* **EXERCISE AIM**: Return every line from the records below that has the word "Belohnung".

═══

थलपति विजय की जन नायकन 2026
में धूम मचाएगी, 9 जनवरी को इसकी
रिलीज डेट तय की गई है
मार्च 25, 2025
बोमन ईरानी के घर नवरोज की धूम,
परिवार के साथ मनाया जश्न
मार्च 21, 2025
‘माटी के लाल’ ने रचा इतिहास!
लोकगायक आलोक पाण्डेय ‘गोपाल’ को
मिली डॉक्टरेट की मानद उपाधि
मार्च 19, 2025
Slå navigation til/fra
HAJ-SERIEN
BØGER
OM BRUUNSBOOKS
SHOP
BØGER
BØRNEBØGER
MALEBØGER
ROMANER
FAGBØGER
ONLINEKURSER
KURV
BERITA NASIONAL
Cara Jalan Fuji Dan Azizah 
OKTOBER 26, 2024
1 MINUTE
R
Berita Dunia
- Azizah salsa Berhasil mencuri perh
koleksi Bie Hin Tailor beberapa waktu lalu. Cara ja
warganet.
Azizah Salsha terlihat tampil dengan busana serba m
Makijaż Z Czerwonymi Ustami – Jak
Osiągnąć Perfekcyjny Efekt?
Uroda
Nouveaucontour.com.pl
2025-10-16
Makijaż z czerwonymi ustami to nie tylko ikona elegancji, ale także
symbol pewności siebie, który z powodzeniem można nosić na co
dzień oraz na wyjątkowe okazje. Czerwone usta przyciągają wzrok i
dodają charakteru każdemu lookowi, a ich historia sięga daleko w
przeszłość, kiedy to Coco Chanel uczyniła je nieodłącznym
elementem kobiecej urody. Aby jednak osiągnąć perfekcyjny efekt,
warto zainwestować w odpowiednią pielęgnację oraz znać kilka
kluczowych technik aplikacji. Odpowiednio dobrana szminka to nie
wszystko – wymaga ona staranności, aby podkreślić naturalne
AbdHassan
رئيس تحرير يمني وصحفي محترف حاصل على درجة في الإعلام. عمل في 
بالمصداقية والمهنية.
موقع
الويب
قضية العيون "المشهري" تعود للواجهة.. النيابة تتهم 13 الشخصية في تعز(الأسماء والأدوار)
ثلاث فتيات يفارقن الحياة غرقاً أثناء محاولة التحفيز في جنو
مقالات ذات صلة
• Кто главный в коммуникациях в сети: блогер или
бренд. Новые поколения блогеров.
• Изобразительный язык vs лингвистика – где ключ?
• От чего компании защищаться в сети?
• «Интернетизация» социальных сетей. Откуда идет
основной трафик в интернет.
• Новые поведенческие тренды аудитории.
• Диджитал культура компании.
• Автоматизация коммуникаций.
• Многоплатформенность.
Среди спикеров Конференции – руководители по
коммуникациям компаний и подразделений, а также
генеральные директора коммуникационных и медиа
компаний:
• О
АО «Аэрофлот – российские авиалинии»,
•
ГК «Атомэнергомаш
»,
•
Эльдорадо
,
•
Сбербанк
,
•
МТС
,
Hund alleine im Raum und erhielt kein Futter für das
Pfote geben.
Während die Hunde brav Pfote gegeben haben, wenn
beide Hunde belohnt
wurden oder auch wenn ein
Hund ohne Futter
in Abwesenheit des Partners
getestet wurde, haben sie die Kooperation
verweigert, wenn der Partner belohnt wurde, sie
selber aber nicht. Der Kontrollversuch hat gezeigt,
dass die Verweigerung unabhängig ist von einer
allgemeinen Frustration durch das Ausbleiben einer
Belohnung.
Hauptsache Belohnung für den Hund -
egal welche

═══

* **RESPONSE TO THIS TASK**:
Belohnung.
Hauptsache Belohnung für den Hund -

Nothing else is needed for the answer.